Smarter Query Routing with MySQL Routing Guidelines
The article explains how MySQL Shell and MySQL Router 9.2 introduce Routing Guidelines, a declarative, context‑aware query routing feature that lets administrators define fine‑grained rules based on server roles, session attributes, and network information to improve latency, load‑balancing, and fault‑tolerance in complex MySQL topologies.
With the release of MySQL Shell 9.2 and MySQL Router 9.2, MySQL adds Routing Guidelines , a new declarative feature that makes query routing in MySQL architectures more dynamic, flexible, and context‑aware.
Both the Community and Enterprise editions provide this capability, allowing administrators to customize routing based on application needs, ensuring scalable and resilient performance across InnoDB Cluster, ClusterSet, and ReplicaSet topologies.
1. Need for Smarter Query Routing
Modern database deployments require efficient routing to achieve performance, scalability, elasticity, and adaptability. MySQL Router acts as middleware, directing client connections to appropriate MySQL instances, but as topologies grow, the default routing behavior becomes insufficient for diverse workloads.
2. Limitations of Traditional Routing
Traditional routing applies a single read/write rule to all connections, leading to higher latency, uneven load distribution, and lack of intelligent fail‑over. It cannot differentiate traffic by user, application, platform, or query type, which is essential for multi‑region clusters, read‑scale workloads, testing environments, multi‑tenant applications, and compliance‑driven routing.
3. Routing Guidelines: A New Paradigm
Routing Guidelines let administrators define declarative rules that consider server attributes, client session properties, and router information. This enables fine‑grained control such as routing to the nearest node, balancing load dynamically, and handling fail‑over without manual intervention.
4. How It Works
Routing Guidelines are defined via the MySQL Shell AdminAPI and consist of two key components:
Destinations – pattern‑matched groups of MySQL instances (e.g., primary, secondary, read replica).
Routes – rules that match client sessions to destinations based on schema, user, source IP, target port, etc.

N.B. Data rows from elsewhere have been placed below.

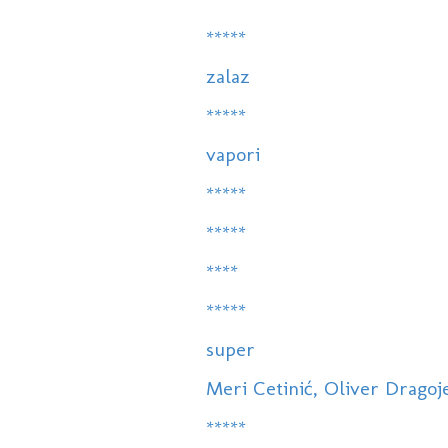
*****
zalaz
*****
vapori
*****
*****
****
*****
super
Meri Cetinić, Oliver Dragojev
*****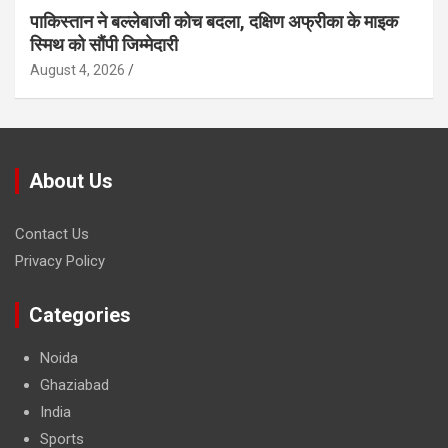
पाकिस्तान ने बल्लेबाजी कोच बदला, दक्षिण अफ्रीका के माइक
स्मिथ को सौंपी जिम्मेदारी
August 4, 2026
About Us
Contact Us
Privacy Policy
Categories
Noida
Ghaziabad
India
Sports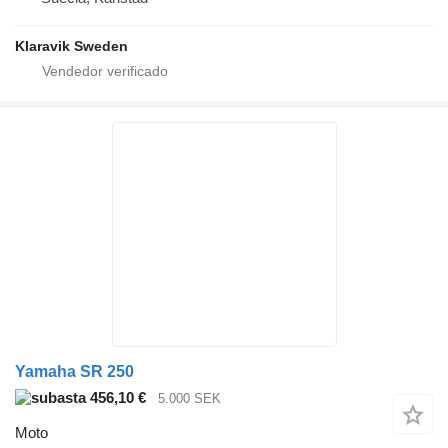
Klaravik Sweden
Yamaha SR 250
456,10 €
5.000 SEK
Moto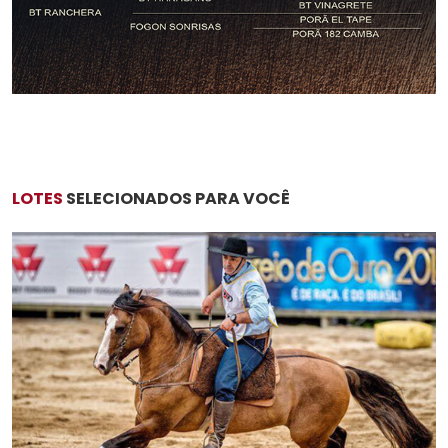
LOTES
SELECIONADOS PARA VOCÊ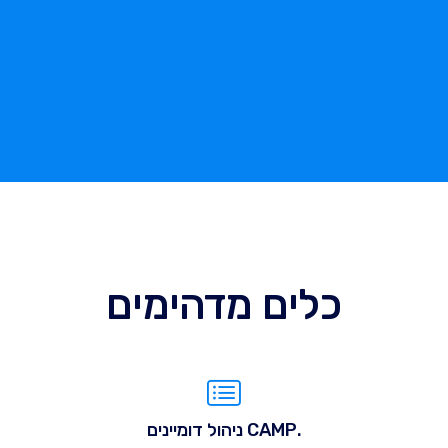
כלים מדהימים
.CAMP ניהול דומיינים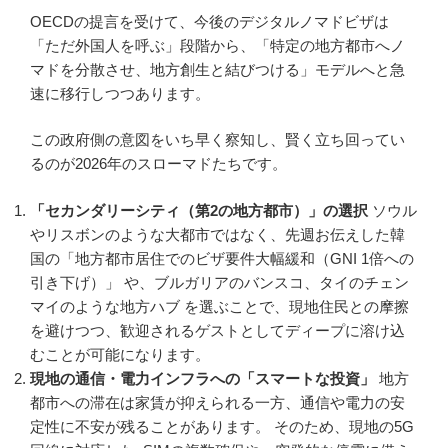
OECDの提言を受けて、今後のデジタルノマドビザは
「ただ外国人を呼ぶ」段階から、「特定の地方都市へノ
マドを分散させ、地方創生と結びつける」モデルへと急
速に移行しつつあります。
この政府側の意図をいち早く察知し、賢く立ち回ってい
るのが2026年のスローマドたちです。
「セカンダリーシティ（第2の地方都市）」の選択
ソウル
やリスボンのような大都市ではなく、先週お伝えした韓
国の「地方都市居住でのビザ要件大幅緩和（GNI 1倍への
引き下げ）」 や、ブルガリアのバンスコ、タイのチェン
マイのような地方ハブ を選ぶことで、現地住民との摩擦
を避けつつ、歓迎されるゲストとしてディープに溶け込
むことが可能になります。
現地の通信・電力インフラへの「スマートな投資」
地方
都市への滞在は家賃が抑えられる一方、通信や電力の安
定性に不安が残ることがあります。 そのため、現地の5G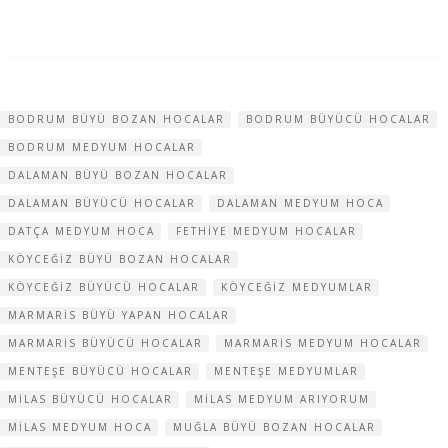
BODRUM BÜYÜ BOZAN HOCALAR
BODRUM BÜYÜCÜ HOCALAR
BODRUM MEDYUM HOCALAR
DALAMAN BÜYÜ BOZAN HOCALAR
DALAMAN BÜYÜCÜ HOCALAR
DALAMAN MEDYUM HOCA
DATÇA MEDYUM HOCA
FETHIYE MEDYUM HOCALAR
KÖYCEĞIZ BÜYÜ BOZAN HOCALAR
KÖYCEĞIZ BÜYÜCÜ HOCALAR
KÖYCEĞIZ MEDYUMLAR
MARMARIS BÜYÜ YAPAN HOCALAR
MARMARIS BÜYÜCÜ HOCALAR
MARMARIS MEDYUM HOCALAR
MENTEŞE BÜYÜCÜ HOCALAR
MENTEŞE MEDYUMLAR
MILAS BÜYÜCÜ HOCALAR
MILAS MEDYUM ARIYORUM
MILAS MEDYUM HOCA
MUĞLA BÜYÜ BOZAN HOCALAR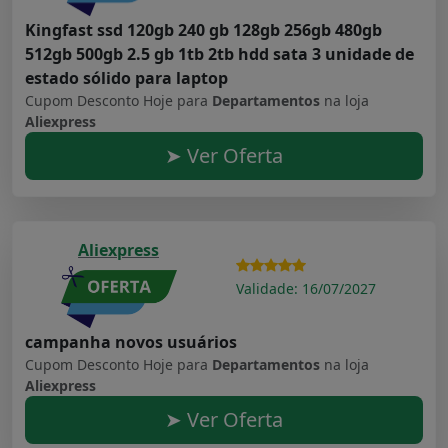
Kingfast ssd 120gb 240 gb 128gb 256gb 480gb
512gb 500gb 2.5 gb 1tb 2tb hdd sata 3 unidade de
estado sólido para laptop
Cupom Desconto Hoje para
Departamentos
na loja
Aliexpress
➤ Ver Oferta
Aliexpress
Validade: 16/07/2027
campanha novos usuários
Cupom Desconto Hoje para
Departamentos
na loja
Aliexpress
➤ Ver Oferta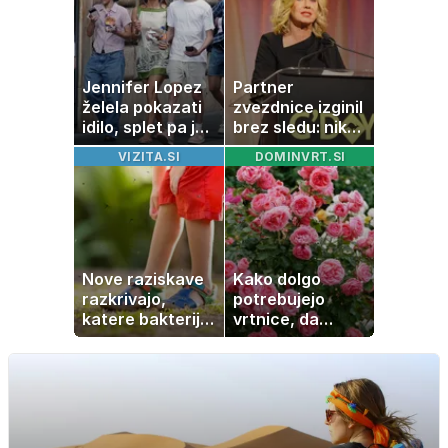
Jennifer Lopez
Partner
želela pokazati
zvezdnice izginil
idilo, splet pa je
brez sledu: nikoli
razburila ena
ga niso našli,
VIZITA.SI
DOMINVRT.SI
stvar
nato je prišla še
ena tragedija
Nove raziskave
Kako dolgo
razkrivajo,
potrebujejo
katere bakterije
vrtnice, da
na koži privlačijo
zrastejo? Vse o
komarje
rasti, cvetenju in
negi vrtnic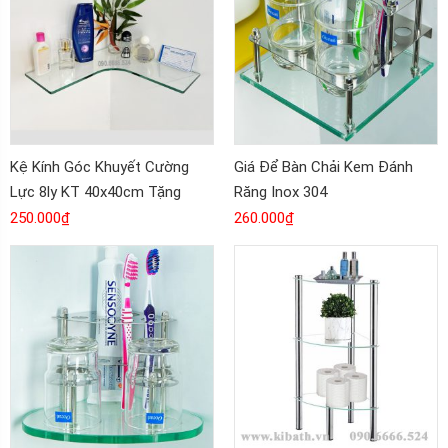
Kệ Kính Góc Khuyết Cường
Giá Để Bàn Chải Kem Đánh
Lực 8ly KT 40x40cm Tặng
Răng Inox 304
Kèm Bộ Bát Inox 304, KB-317
250.000
₫
260.000
₫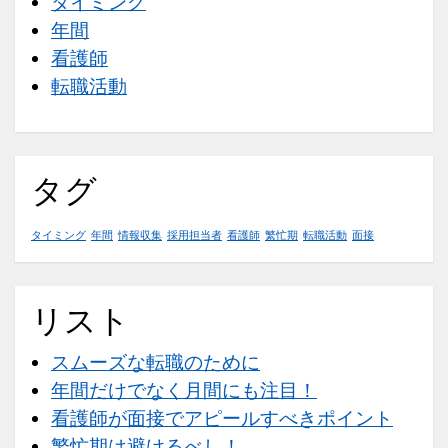
タイミング
ー
年間
ル
看護師
す
転職活動
べ
き
ポ
タグ
イ
ン
タイミング
年間
情報収集
採用担当者
看護師
繁忙期
転職活動
面接
ト
リスト
スムーズな転職のために
年間だけでなく月間にも注目！
看護師が面接でアピールすべきポイント
繁忙期は避けるべし！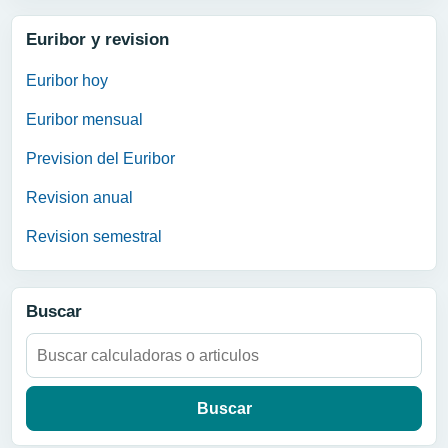
Euribor y revision
Euribor hoy
Euribor mensual
Prevision del Euribor
Revision anual
Revision semestral
Buscar
Buscar: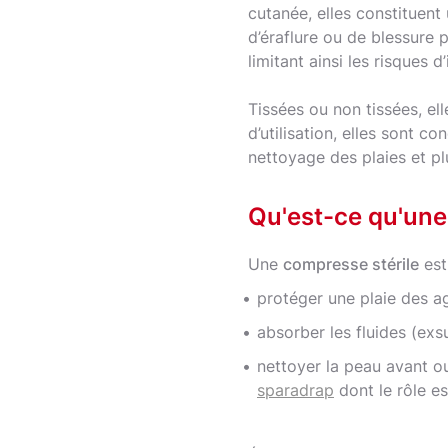
cutanée, elles constituent
d’éraflure ou de blessure p
limitant ainsi les risques 
Tissées ou non tissées, el
d’utilisation, elles sont c
nettoyage des plaies et p
Qu'est-ce qu'une
Une
compresse stérile
est 
protéger une plaie des ag
absorber les fluides (exs
nettoyer la peau avant ou
sparadrap
dont le rôle es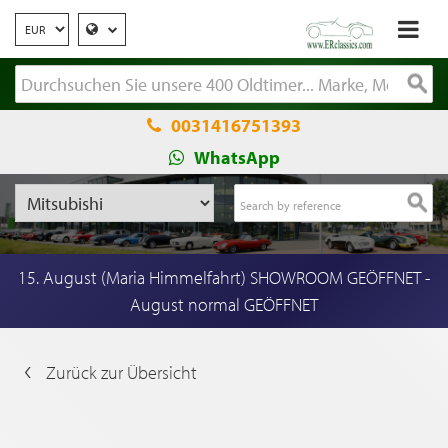
0031416751393
WhatsApp
15. August (Maria Himmelfahrt) SHOWROOM GEÖFFNET -
August normal GEÖFFNET
Zurück zur Übersicht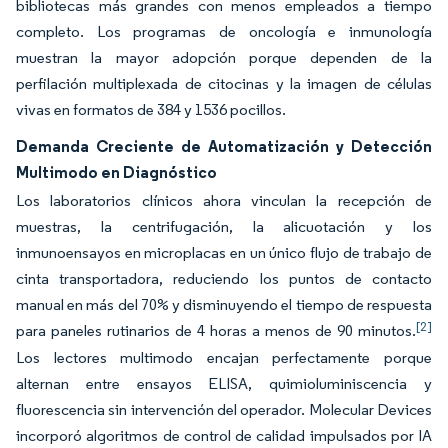
bibliotecas más grandes con menos empleados a tiempo
completo. Los programas de oncología e inmunología
muestran la mayor adopción porque dependen de la
perfilación multiplexada de citocinas y la imagen de células
vivas en formatos de 384 y 1536 pocillos.
Demanda Creciente de Automatización y Detección
Multimodo en Diagnóstico
Los laboratorios clínicos ahora vinculan la recepción de
muestras, la centrifugación, la alicuotación y los
inmunoensayos en microplacas en un único flujo de trabajo de
cinta transportadora, reduciendo los puntos de contacto
manual en más del 70% y disminuyendo el tiempo de respuesta
[2]
para paneles rutinarios de 4 horas a menos de 90 minutos.
Los lectores multimodo encajan perfectamente porque
alternan entre ensayos ELISA, quimioluminiscencia y
fluorescencia sin intervención del operador. Molecular Devices
incorporó algoritmos de control de calidad impulsados por IA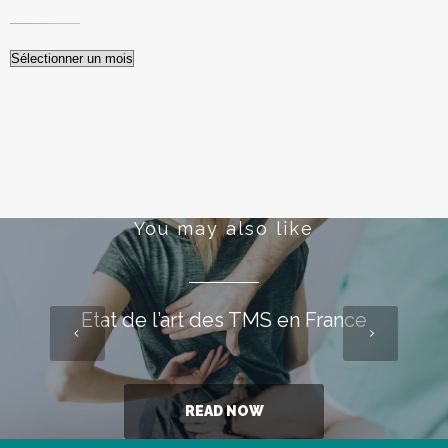
Archives
You may also like
Etat de l’art des TMS en France
READ NOW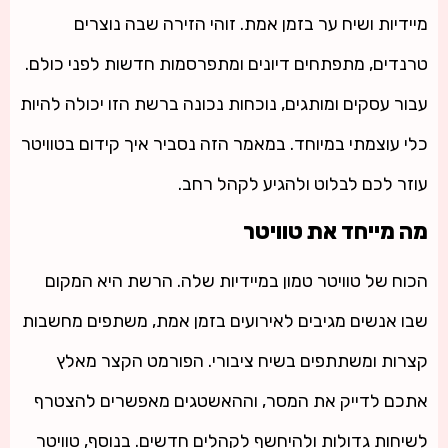
מיידיות ושיח ער בזמן אמת. זוהי הזירה שבה נוצרים
טרנדים, מתפתחים דיונים ומתפרסמות חדשות לפני כולם.
עבור עסקים ומותגים, נוכחות נכונה ברשת הזו יכולה להיות
כלי עוצמתי במיוחד. במאמר הזה נסביר איך קידום בטוויטר
עוזר לכם לבלוט ולהגיע לקהל רחב.
מה מייחד את טוויטר
הכוח של טוויטר טמון במיידיות שלה. הרשת היא המקום
שבו אנשים מגיבים לאירועים בזמן אמת, משתפים מחשבות
קצרות ומשתתפים בשיח ציבורי. הפורמט הקצר מאלץ
אתכם לדייק את המסר, וההאשטגים מאפשרים להצטרף
לשיחות גדולות ולהיחשף לקהלים חדשים. בנוסף, טוויטר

Example JSON definition (wrapped in tags):
{
"destinations": [
{"match": "$.server.memberRole = PRIMARY AND $.server.clusterRole = PRIMARY", "name": "Primary"},
{"match": "$.server.memberRole = SECONDARY AND $.server.clusterRole = REPLICA", "name": "ReplicaClusterSecondary"},
{"match": "$.server.memberRole = READ_REPLICA AND $.server.clusterRole = REPLICA", "name": "ReplicaClusterReadReplica"}
],
"name": "default",
"routes": [
{
"connectionSharingAllowed": true,
"destinations": [{"classes": ["Primary"], "priority": 0, "strategy": "round-robin"}],
"enabled": true,
"match": "$.session.targetPort = $.router.port.rw",
"name": "rw"
},
{
"connectionSharingAllowed": true,
"destinations": [
{"classes": ["ReplicaClusterSecondary", "ReplicaClusterReadReplica"], "priority": 0, "strategy": "round-robin"},
{"classes": ["Primary"], "priority": 1, "strategy": "round-robin"}
],
"enabled": true,
"match": "$.session.targetPort = $.router.port.ro",
"name": "ro"
}
],
"version": "1.0"
}The destinations classify servers by role, while the routes direct read/write traffic (rw) to primaries and read‑only traffic (ro) to secondaries or read replicas, falling back to the primary if needed.
5. Matching Expressions
Routing Guidelines rely on matching expressions that can use logical operators (AND, OR, NOT), variables (e.g., $.server.memberRole , $.session.sourceIP ), and built‑in functions such as NETWORK() , CONTAINS() , and REGEXP_LIKE() to create sophisticated routing logic.
6. Workflow
Classify destinations based on server attributes.
Match incoming client sessions to routes using expressions.
Apply routing strategies (first‑available, round‑robin) to selected destinations.
Continuously monitor topology changes and update routing dynamically.
7. Advantages
Declarative routing without application changes.
Dynamic adaptability to session attributes.
Fine‑grained control over query distribution.
Seamless integration with MySQL Shell and AdminAPI.
Support for Cluster, ClusterSet, and ReplicaSet deployments.
8. Deployment Considerations
Routing Guidelines require MySQL Shell and MySQL Router 9.2 or later but are independent of the MySQL Server version, making them compatible with a wide range of deployments. All configuration is stored centrally in MySQL, keeping routers stateless.
9. Conclusion
Routing Guidelines unlock a new level of flexibility for MySQL query routing, enabling administrators to optimize performance, scalability, and resilience across diverse MySQL deployments with minimal effort.